Blog Post 5: Interview with Fountain Hughes, Baltimore, Maryland, June 11, 1949

For this assignment, I listened to an interview between Fountain Hughes, a 101-year-old ex-enslaved man, and Hermond Norwood, a WPA interviewer. 1 Hughes was living in Baltimore at the time of the interview. He previously worked as a manurer hauler when he first moved to the city. In his old age, he mostly stayed in his home and listened to radio as it played old religious songs he grew up hearing. I think this interview shows that even after the abolishment of slavery and the end of Reconstruction, ex-enslaved people still couldn’t find jobs that strayed away from the field. On a brighter note, however, a good portion of this interview deals with religious songs Fountain sung as a boy, and even up until the moment of the interview, which I think shows ex-enslaved people’s relationship and reliance on their religion.

Because of Fountain’s old age, I think it’s interesting to look at my timeline and see the range of events he lived through. He lived through the American Civil War and the establishment of Apartheid in South Africa, two racially charged moments in world history that still have repercussions in today’s society and people still haven’t healed from.
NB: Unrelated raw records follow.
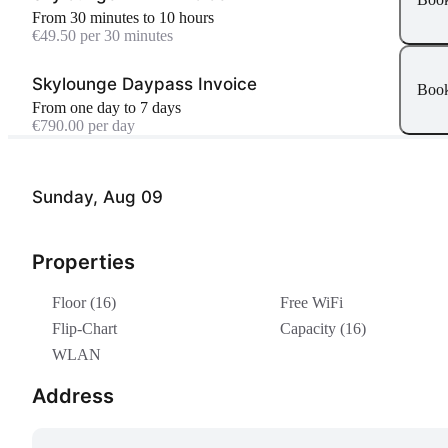
From 30 minutes to 10 hours
€49.50 per 30 minutes
Skylounge Daypass Invoice
Boo
From one day to 7 days
€790.00 per day
Sunday, Aug 09
Properties
Floor (16)
Free WiFi
Flip-Chart
Capacity (16)
WLAN
Address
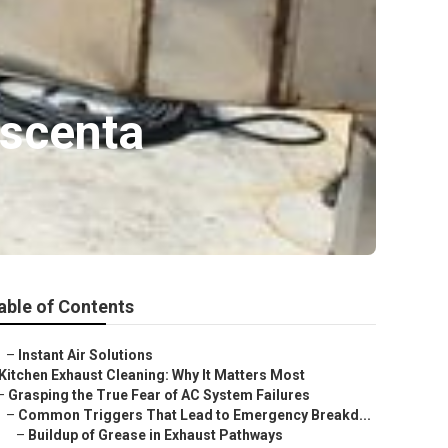
escenta
able of Contents
–
Instant Air Solutions
Kitchen Exhaust Cleaning: Why It Matters Most
–
Grasping the True Fear of AC System Failures
–
Common Triggers That Lead to Emergency Breakd...
–
Buildup of Grease in Exhaust Pathways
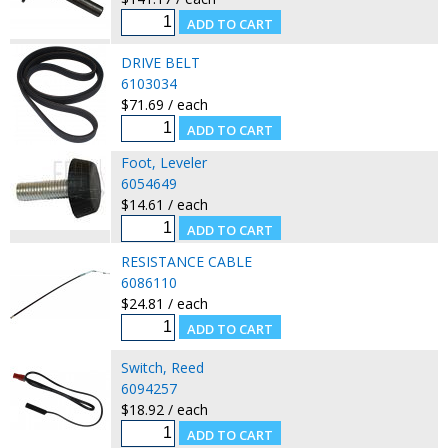
DRIVE BELT
6103034
$71.69 / each
Foot, Leveler
6054649
$14.61 / each
RESISTANCE CABLE
6086110
$24.81 / each
Switch, Reed
6094257
$18.92 / each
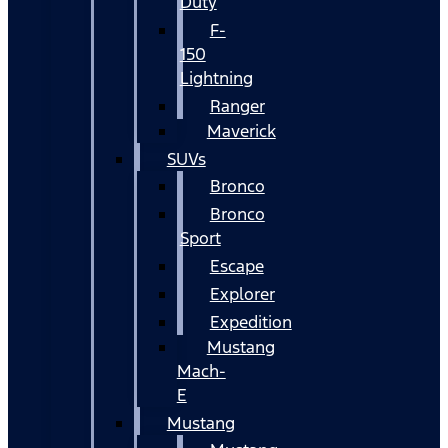
Duty
F-
150
Lightning
Ranger
Maverick
SUVs
Bronco
Bronco
Sport
Escape
Explorer
Expedition
Mustang
Mach-
E
Mustang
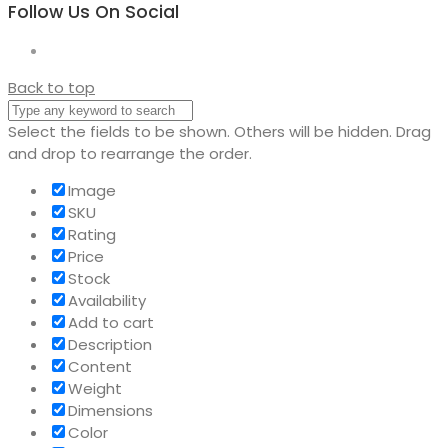
Follow Us On Social
Back to top
Select the fields to be shown. Others will be hidden. Drag
and drop to rearrange the order.
Image
SKU
Rating
Price
Stock
Availability
Add to cart
Description
Content
Weight
Dimensions
Color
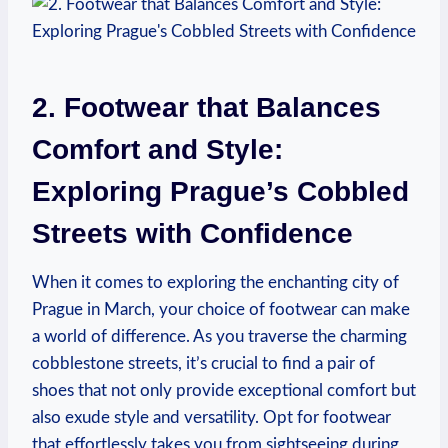
2. Footwear that Balances
Comfort and Style:
Exploring Prague’s Cobbled
Streets with Confidence
When it comes to exploring the enchanting city of
Prague in March, your choice of footwear can make
a world of difference. As you traverse the charming
cobblestone streets, it’s crucial to find a pair of
shoes that not only provide exceptional comfort but
also exude style and versatility. Opt for footwear
that effortlessly takes you from sightseeing during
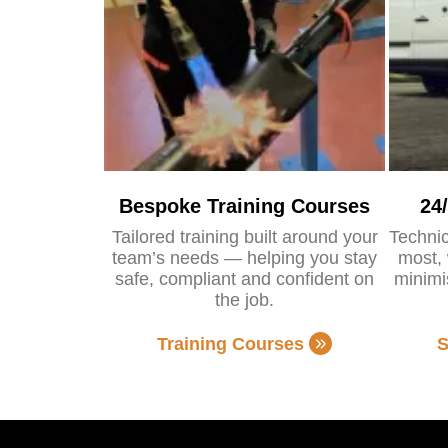
Bespoke Training Courses
24
Tailored training built around your
Technic
team’s needs — helping you stay
most, 
safe, compliant and confident on
minimi
the job.
Training Courses
S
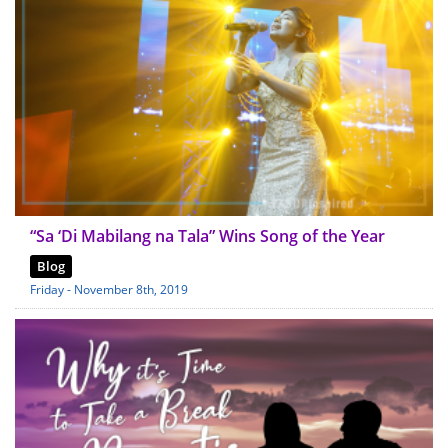
“Sa ‘Di Mabilang na Tala” Wins Song of the Year
Blog
Friday - November 8th, 2019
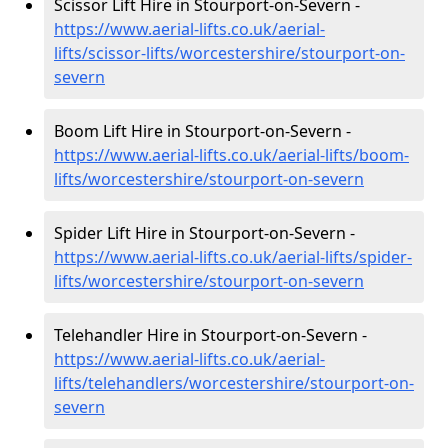
Scissor Lift Hire in Stourport-on-Severn -
https://www.aerial-lifts.co.uk/aerial-
lifts/scissor-lifts/worcestershire/stourport-on-
severn
Boom Lift Hire in Stourport-on-Severn -
https://www.aerial-lifts.co.uk/aerial-lifts/boom-
lifts/worcestershire/stourport-on-severn
Spider Lift Hire in Stourport-on-Severn -
https://www.aerial-lifts.co.uk/aerial-lifts/spider-
lifts/worcestershire/stourport-on-severn
Telehandler Hire in Stourport-on-Severn -
https://www.aerial-lifts.co.uk/aerial-
lifts/telehandlers/worcestershire/stourport-on-
severn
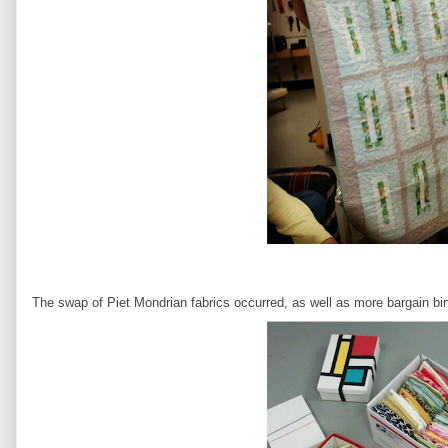
The swap of Piet Mondrian fabrics occurred, as well as more bargain bin 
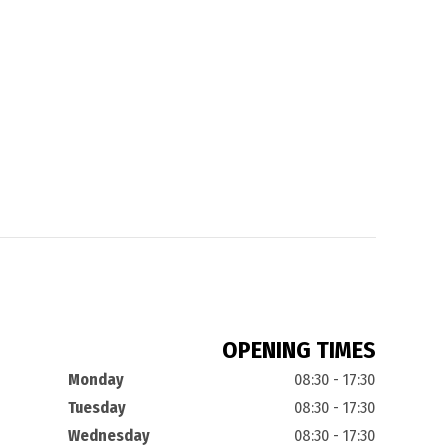
OPENING TIMES
Monday
08:30 - 17:30
Tuesday
08:30 - 17:30
Wednesday
08:30 - 17:30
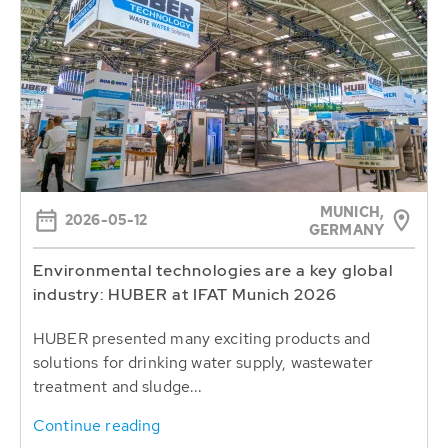
MUNICH,
2026-05-12
GERMANY
Environmental technologies are a key global
industry: HUBER at IFAT Munich 2026
HUBER presented many exciting products and
solutions for drinking water supply, wastewater
treatment and sludge...
Continue reading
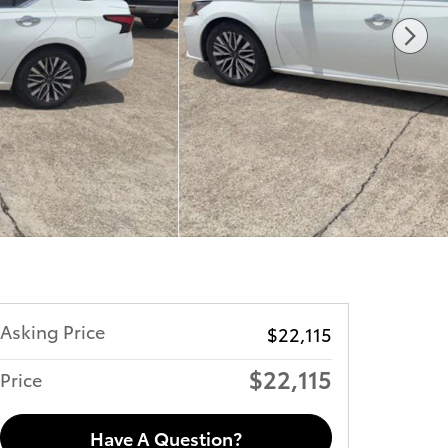
Asking Price
$22,115
$22,115
Price
Have A Question?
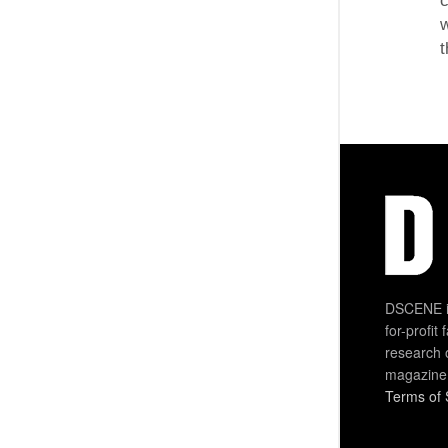
c
w
t
DSCENE is
for-profit
research 
magazine
Terms of 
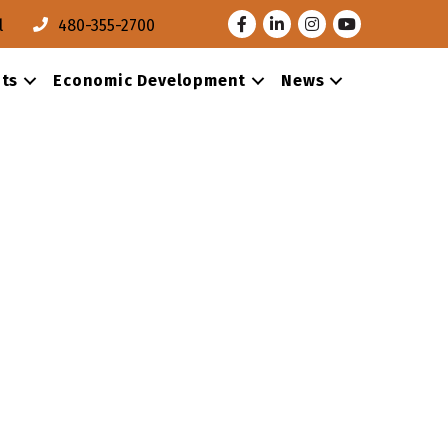
Facebook
LinkedIn
Instagram
Youtube
l
480-355-2700
ts
Economic Development
News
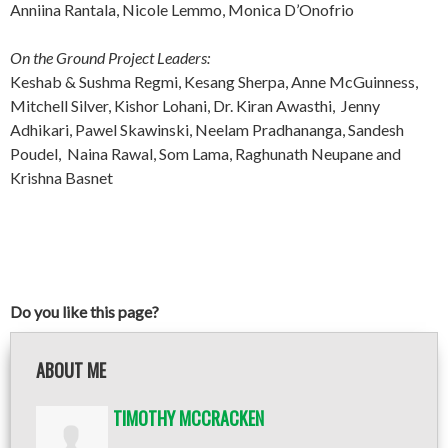
Anniina Rantala, Nicole Lemmo, Monica D’Onofrio
On the Ground Project Leaders:
Keshab & Sushma Regmi, Kesang Sherpa, Anne McGuinness,
Mitchell Silver, Kishor Lohani, Dr. Kiran Awasthi, Jenny
Adhikari, Pawel Skawinski, Neelam Pradhananga, Sandesh
Poudel, Naina Rawal, Som Lama, Raghunath Neupane and
Krishna Basnet
Do you like this page?
ABOUT ME
TIMOTHY MCCRACKEN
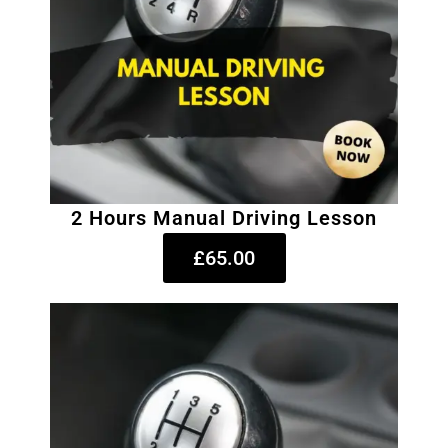
2 Hours Manual Driving Lesson
£65.00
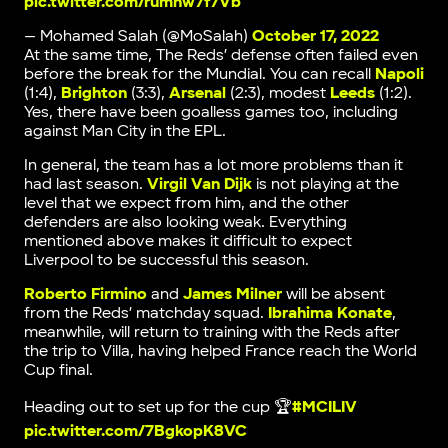
pic.twitter.com/rumnw7f7Vb
— Mohamed Salah (@MoSalah)
October 17, 2022
At the same time, The Reds’ defense often failed even
before the break for the Mundial. You can recall
Napoli
(1:4),
Brighton
(3:3),
Arsenal
(2:3), modest
Leeds
(1:2).
Yes, there have been goalless games too, including
against Man City in the EPL.
In general, the team has a lot more problems than it
had last season.
Virgil Van Dijk
is not playing at the
level that we expect from him, and the other
defenders are also looking weak. Everything
mentioned above makes it difficult to expect
Liverpool to be successful this season.
Roberto Firmino
and
James Milner
will be absent
from the Reds’ matchday squad.
Ibrahima Konate
,
meanwhile, will return to training with the Reds after
the trip to Villa, having helped France reach the World
Cup final.
Heading out to set up for the cup 🏆
#MCILIV
pic.twitter.com/7BgkopK8VC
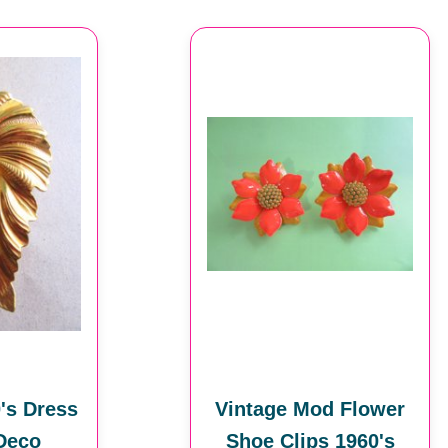
's Dress
Vintage Mod Flower
 Deco
Shoe Clips 1960's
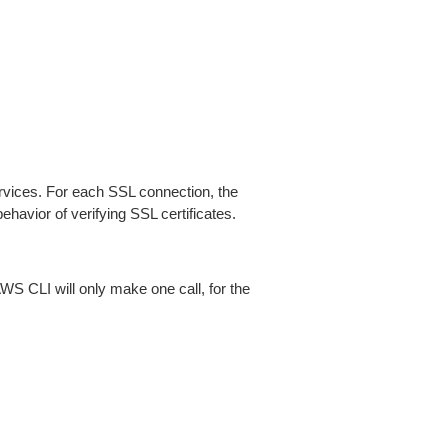
ices. For each SSL connection, the
ehavior of verifying SSL certificates.
AWS CLI will only make one call, for the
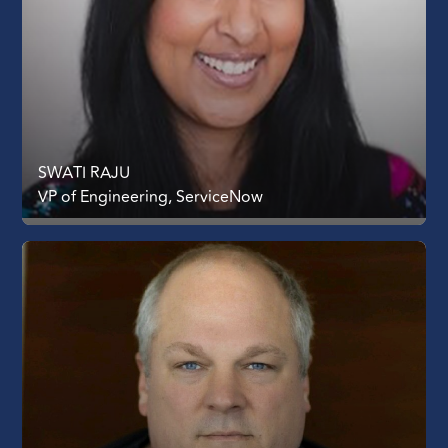
SWATI RAJU
VP of Engineering, ServiceNow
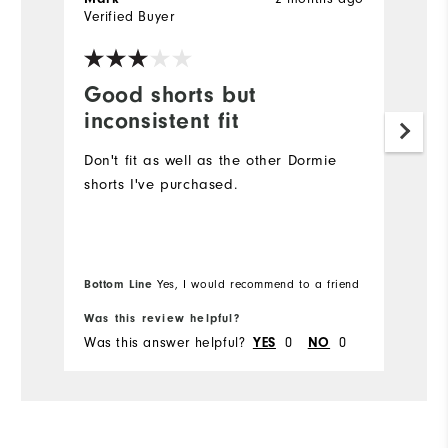
Verified Buyer
Ve
Good shorts but
E
inconsistent fit
F
Don't fit as well as the other Dormie
T
shorts I've purchased.
e
fa
So
Bottom Line
Bo
Yes, I would recommend to a friend
Was this review helpful?
Wa
Was this answer helpful?
YES
0
NO
0
Wa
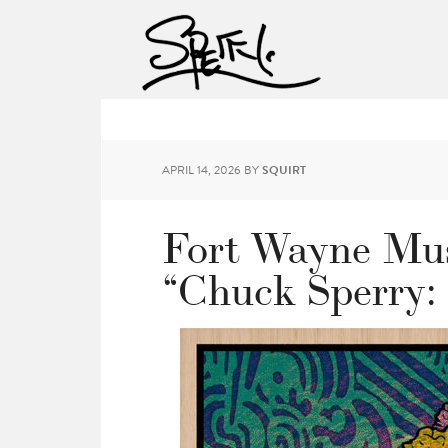
APRIL 14, 2026
BY
SQUIRT
Fort Wayne Mus
“Chuck Sperry:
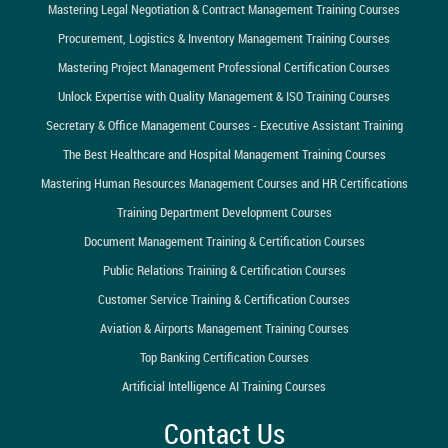
Mastering Legal Negotiation & Contract Management Training Courses
Procurement, Logistics & Inventory Management Training Courses
Mastering Project Management Professional Certification Courses
Unlock Expertise with Quality Management & ISO Training Courses
Secretary & Office Management Courses - Executive Assistant Training
The Best Healthcare and Hospital Management Training Courses
Mastering Human Resources Management Courses and HR Certifications
Training Department Development Courses
Document Management Training & Certification Courses
Public Relations Training & Certification Courses
Customer Service Training & Certification Courses
Aviation & Airports Management Training Courses
Top Banking Certification Courses
Artificial Intelligence AI Training Courses
Contact Us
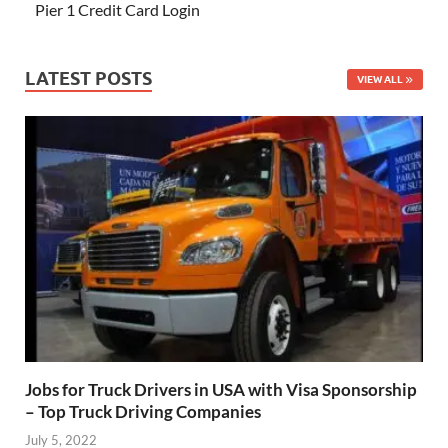
Pier 1 Credit Card Login
LATEST POSTS
VIEW ALL
Jobs for Truck Drivers in USA with Visa Sponsorship
– Top Truck Driving Companies
July 5, 2022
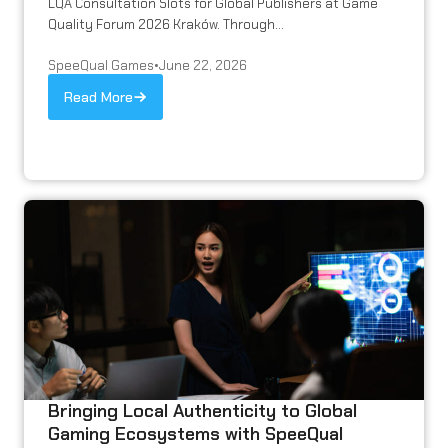
LQA Consultation Slots for Global Publishers at Game
Quality Forum 2026 Kraków. Through...
SpeeQual Games
•
June 22, 2026
Read More
Bringing Local Authenticity to Global
Gaming Ecosystems with SpeeQual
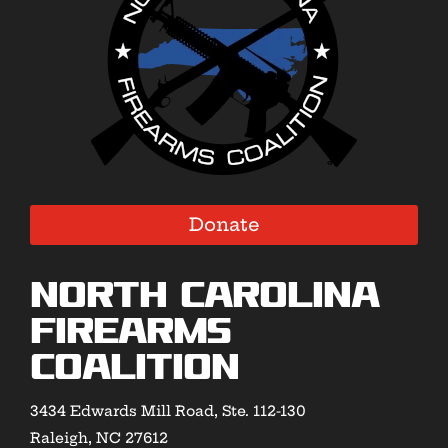
Donate
North Carolina
Firearms
Coalition
3434 Edwards Mill Road, Ste. 112-130
Raleigh, NC 27612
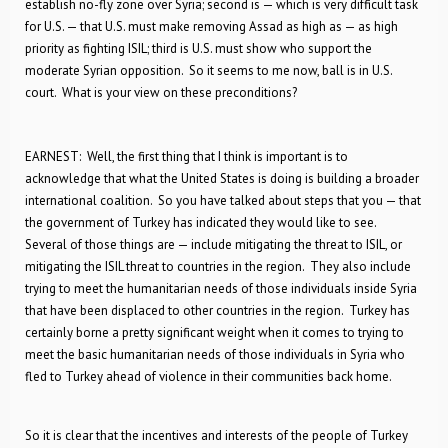
establish no-fly zone over Syria; second is — which is very difficult task
for U.S. — that U.S. must make removing Assad as high as — as high
priority as fighting ISIL; third is U.S. must show who support the
moderate Syrian opposition. So it seems to me now, ball is in U.S.
court. What is your view on these preconditions?
EARNEST: Well, the first thing that I think is important is to
acknowledge that what the United States is doing is building a broader
international coalition. So you have talked about steps that you — that
the government of Turkey has indicated they would like to see.
Several of those things are — include mitigating the threat to ISIL, or
mitigating the ISIL threat to countries in the region. They also include
trying to meet the humanitarian needs of those individuals inside Syria
that have been displaced to other countries in the region. Turkey has
certainly borne a pretty significant weight when it comes to trying to
meet the basic humanitarian needs of those individuals in Syria who
fled to Turkey ahead of violence in their communities back home.
So it is clear that the incentives and interests of the people of Turkey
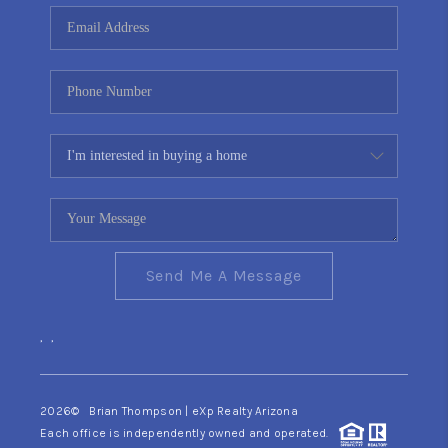
CONNECT
TOP AREAS
YOUR HOME YOUR
CHOICE
READY SET SELL
Send Me A Message
,
,
2026
© Brian Thompson | eXp Realty Arizona
Each office is independently owned and operated.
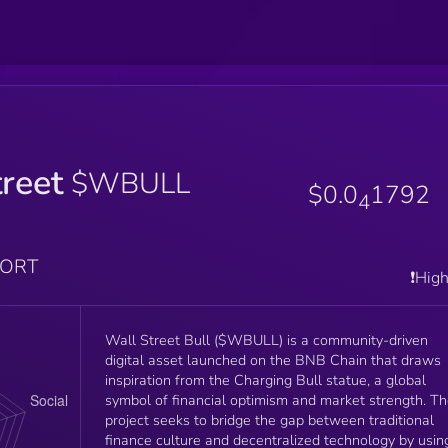
reet
$WBULL
$0.0
1792
4
PORT
❗️Hig
Wall Street Bull ($WBULL) is a community-driven
digital asset launched on the BNB Chain that draws
inspiration from the Charging Bull statue, a global
symbol of financial optimism and market strength. T
project seeks to bridge the gap between traditional
finance culture and decentralized technology by usin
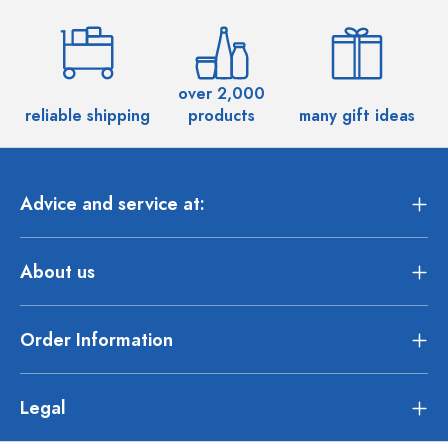
over 2,000
reliable shipping
products
many gift ideas
Advice and service at:
About us
Order Information
Legal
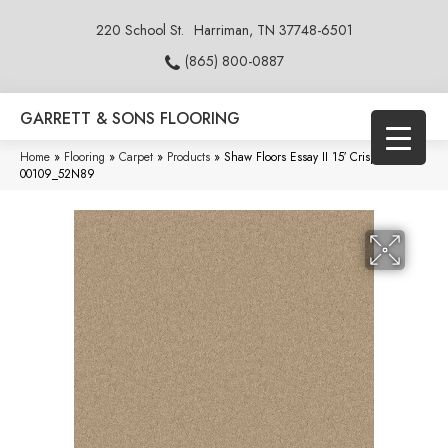
220 School St.
Harriman, TN 37748-6501
(865) 800-0887
GARRETT & SONS FLOORING
Home
»
Flooring
»
Carpet
»
Products
»
Shaw Floors Essay II 15′ Crisp Linen
00109_52N89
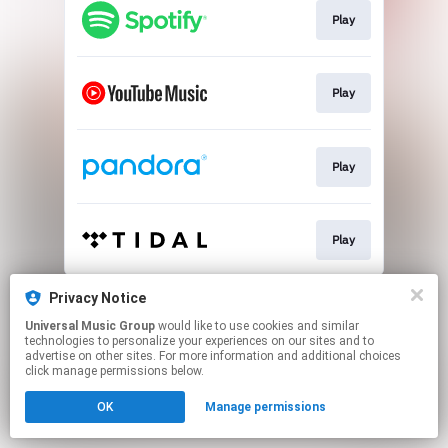
Play
Play
Play
Play
This page may contain affiliate links.
Privacy Notice
By using this service, you agree to the use of cookies.
Universal Music Group
would like to use cookies and similar
Click here
to manage your permissions.
technologies to personalize your experiences on our sites and to
advertise on other sites. For more information and additional choices
click manage permissions below.
OK
Manage permissions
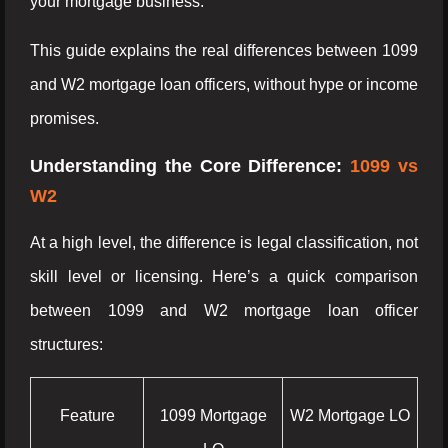
your mortgage business.
This guide explains the real differences between 1099
and W2 mortgage loan officers, without hype or income
promises.
Understanding the Core Difference:
1099 vs
W2
At a high level, the difference is legal classification, not
skill level or licensing. Here’s a quick comparison
between 1099 and W2 mortgage loan officer
structures:
Feature
1099 Mortgage
W2 Mortgage LO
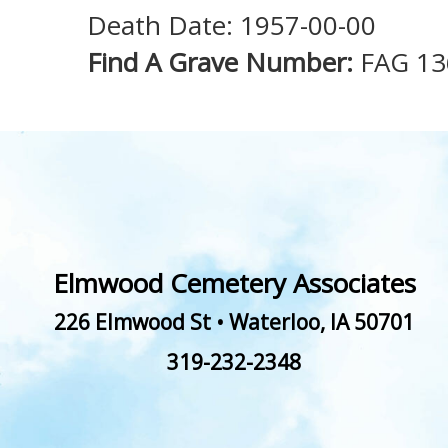
Death Date: 1957-00-00
Find A Grave Number:
FAG 1
Elmwood Cemetery Associates
226 Elmwood St
•
Waterloo
,
IA
50701
319-232-2348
This fact also shows the consistency of issues affecting the world at that time, no matter where they took place. What was most surprising was the fact that he didn’t talk about his time of enslavement in depth; though, with his age, it was also understandable. Hughes said he didn’t want to talk about it because he knew it made people feel bad, but when he did talk about, he wasn’t candid about his feelings, which I appreciated. He stated multiple times that being enslaved was like being treated like a “dog,” and that if he had to go back into being enslaved, he’d shoot himself first. I was also surprised by the fact that Norwood, the interviewer, didn’t try to pull answers out of Hughes. He just let him talk freely. Lastly, after having our class discussion on dialect, I was surprised that Hughes had a good grammar structure. I knew his time in school was probably limited, if any, (he did state that slaves weren’t allowed to read), so I was surprised to hear how he spoke and how the only real flaws present were due to him trying to remember and state his thoughts.

  1. Norwood, Hermond, and Fountain Hughes. Interview with Fountain Hughes, Baltimore, Maryland. Baltimore, Maryland, November , 6, 1949. Pdf. Retrieved from the Library of Congress, <www.loc.gov/item/afc1950037_afs09990a/>.